• Stored data entries:
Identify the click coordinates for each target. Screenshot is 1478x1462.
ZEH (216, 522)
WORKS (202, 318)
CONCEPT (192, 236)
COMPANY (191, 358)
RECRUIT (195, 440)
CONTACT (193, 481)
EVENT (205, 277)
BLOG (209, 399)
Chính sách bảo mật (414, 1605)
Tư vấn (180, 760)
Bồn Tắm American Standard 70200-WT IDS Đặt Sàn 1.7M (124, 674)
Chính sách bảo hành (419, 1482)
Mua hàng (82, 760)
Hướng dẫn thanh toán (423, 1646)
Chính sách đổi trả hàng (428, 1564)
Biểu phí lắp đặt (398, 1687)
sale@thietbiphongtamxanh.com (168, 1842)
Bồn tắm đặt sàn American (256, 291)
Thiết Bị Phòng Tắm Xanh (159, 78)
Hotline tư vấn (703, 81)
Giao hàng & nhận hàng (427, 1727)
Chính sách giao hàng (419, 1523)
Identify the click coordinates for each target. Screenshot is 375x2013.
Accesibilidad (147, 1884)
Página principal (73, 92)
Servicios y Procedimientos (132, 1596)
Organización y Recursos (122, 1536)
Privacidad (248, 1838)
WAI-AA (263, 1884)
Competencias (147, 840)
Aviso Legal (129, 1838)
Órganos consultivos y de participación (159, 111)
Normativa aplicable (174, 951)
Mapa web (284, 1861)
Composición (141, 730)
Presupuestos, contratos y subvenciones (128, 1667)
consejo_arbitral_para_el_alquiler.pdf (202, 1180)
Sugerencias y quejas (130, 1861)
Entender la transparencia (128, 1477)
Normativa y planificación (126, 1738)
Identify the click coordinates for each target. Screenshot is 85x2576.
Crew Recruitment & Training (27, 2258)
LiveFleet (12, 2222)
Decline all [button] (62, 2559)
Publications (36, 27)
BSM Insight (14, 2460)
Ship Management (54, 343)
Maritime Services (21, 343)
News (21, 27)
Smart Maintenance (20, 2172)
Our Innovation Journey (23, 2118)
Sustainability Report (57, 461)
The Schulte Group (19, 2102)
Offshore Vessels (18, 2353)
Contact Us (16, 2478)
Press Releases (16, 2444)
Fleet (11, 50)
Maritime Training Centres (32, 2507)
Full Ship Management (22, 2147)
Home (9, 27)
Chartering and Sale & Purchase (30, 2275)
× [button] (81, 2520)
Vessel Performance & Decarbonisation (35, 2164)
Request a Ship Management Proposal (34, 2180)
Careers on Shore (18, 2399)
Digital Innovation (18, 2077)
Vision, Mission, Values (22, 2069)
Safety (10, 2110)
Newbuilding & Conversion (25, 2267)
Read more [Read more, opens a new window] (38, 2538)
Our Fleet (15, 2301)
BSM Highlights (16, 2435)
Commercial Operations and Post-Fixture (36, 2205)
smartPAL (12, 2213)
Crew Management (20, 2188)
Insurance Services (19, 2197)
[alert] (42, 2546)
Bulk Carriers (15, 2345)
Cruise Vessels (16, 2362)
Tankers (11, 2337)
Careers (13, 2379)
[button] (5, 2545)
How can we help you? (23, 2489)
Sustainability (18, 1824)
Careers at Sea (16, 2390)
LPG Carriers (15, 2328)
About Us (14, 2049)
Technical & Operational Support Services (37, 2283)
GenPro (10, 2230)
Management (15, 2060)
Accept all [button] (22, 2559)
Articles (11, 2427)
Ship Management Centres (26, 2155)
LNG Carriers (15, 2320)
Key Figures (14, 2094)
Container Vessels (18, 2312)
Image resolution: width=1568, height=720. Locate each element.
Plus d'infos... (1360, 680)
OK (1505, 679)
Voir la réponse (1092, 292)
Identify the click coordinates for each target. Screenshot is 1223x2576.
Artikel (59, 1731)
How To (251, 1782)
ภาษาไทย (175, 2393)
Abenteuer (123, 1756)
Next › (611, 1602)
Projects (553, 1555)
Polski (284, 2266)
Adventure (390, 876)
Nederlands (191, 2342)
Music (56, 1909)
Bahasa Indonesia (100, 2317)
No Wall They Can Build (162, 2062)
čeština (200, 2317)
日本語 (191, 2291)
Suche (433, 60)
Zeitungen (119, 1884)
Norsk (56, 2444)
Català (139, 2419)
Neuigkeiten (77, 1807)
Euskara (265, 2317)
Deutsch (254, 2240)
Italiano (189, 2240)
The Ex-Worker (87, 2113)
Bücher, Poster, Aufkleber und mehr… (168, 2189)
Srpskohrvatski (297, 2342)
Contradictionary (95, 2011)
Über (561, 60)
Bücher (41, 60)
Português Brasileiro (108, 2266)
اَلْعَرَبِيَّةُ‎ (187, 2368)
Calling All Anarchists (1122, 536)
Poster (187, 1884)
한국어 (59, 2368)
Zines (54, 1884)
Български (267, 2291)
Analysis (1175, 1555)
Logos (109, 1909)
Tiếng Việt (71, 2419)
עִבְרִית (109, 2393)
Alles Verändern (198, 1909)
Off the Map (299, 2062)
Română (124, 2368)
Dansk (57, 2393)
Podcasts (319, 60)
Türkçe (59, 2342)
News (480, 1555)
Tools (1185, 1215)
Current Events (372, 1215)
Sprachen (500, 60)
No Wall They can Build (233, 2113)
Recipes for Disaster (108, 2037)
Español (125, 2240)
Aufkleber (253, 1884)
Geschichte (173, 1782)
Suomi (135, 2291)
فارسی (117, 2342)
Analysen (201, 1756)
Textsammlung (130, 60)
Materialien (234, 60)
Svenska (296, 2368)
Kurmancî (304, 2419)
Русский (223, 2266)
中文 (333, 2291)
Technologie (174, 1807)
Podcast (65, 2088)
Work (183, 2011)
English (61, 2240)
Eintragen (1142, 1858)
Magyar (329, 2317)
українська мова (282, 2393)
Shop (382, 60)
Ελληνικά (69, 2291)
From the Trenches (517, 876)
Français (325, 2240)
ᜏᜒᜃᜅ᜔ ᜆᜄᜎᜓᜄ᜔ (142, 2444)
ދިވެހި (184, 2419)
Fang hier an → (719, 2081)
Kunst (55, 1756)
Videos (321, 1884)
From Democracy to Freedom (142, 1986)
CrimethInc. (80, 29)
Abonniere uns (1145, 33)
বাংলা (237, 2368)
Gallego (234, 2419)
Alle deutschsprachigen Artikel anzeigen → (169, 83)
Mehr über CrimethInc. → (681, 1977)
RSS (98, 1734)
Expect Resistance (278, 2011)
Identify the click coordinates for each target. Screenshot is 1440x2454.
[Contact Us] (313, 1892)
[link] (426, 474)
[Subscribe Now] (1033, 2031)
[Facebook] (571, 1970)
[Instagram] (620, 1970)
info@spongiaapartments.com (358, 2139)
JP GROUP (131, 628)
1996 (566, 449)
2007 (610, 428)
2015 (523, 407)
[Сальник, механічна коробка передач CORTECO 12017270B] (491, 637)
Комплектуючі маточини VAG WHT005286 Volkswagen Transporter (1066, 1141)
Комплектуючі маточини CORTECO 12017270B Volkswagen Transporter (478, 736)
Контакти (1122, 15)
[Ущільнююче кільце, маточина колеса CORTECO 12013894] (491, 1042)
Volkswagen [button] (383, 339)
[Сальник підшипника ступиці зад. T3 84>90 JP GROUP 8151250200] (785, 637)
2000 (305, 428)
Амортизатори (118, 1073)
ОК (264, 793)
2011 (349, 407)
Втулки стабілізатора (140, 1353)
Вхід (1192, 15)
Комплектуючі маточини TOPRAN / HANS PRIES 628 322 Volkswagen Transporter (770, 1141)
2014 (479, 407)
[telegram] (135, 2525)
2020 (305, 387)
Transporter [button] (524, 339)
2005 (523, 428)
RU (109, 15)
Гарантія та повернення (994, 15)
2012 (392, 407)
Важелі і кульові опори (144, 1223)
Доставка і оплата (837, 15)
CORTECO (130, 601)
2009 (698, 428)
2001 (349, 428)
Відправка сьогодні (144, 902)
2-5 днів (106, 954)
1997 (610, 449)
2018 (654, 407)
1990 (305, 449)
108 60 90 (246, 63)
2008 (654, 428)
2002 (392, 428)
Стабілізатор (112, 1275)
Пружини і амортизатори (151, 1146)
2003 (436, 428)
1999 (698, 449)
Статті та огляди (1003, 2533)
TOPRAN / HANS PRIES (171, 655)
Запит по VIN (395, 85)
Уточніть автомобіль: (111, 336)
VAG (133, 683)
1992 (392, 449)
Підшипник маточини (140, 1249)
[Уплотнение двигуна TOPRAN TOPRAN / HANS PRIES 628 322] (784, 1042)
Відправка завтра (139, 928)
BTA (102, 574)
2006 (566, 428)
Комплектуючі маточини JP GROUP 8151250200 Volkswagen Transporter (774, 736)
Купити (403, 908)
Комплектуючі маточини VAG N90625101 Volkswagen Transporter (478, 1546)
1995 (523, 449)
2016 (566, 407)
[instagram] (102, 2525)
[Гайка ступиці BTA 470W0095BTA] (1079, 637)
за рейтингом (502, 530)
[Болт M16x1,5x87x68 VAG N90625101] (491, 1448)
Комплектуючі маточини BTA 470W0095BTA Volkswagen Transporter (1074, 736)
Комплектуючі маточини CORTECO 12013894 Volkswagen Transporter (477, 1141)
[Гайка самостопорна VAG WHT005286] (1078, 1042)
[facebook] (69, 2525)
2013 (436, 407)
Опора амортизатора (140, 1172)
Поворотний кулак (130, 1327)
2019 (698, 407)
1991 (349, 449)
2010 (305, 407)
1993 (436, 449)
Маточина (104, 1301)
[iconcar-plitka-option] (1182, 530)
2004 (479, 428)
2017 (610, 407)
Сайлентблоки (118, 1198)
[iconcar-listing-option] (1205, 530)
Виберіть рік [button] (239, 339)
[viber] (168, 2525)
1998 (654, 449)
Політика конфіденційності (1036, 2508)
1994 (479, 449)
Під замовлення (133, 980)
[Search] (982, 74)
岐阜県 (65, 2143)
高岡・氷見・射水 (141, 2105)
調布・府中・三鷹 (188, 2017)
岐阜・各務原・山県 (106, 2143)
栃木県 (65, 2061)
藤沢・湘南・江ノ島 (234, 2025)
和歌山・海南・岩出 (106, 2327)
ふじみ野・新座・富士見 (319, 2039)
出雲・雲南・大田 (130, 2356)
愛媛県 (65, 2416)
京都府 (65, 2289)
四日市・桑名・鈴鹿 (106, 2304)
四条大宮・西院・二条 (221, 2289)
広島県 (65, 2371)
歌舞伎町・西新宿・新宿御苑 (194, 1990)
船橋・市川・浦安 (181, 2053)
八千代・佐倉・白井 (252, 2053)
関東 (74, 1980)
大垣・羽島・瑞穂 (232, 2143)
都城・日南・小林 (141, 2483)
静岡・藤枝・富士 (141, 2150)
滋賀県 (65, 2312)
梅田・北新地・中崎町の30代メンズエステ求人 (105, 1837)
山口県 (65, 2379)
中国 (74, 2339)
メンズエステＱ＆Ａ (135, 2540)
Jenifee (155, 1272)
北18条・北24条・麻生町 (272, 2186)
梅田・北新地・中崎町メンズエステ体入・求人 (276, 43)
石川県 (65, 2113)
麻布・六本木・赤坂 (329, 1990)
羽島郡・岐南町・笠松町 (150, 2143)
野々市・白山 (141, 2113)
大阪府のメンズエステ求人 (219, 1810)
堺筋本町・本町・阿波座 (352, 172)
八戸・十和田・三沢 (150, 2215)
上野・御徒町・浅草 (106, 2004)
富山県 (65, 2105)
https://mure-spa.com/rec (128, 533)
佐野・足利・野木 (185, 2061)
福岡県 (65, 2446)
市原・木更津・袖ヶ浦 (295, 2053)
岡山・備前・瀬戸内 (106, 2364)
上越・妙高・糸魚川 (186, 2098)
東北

• EXERCISE DESCRIPTION: Report the count of lines in the entries that contain "click". Nothing else should be given.

• RESULT: 5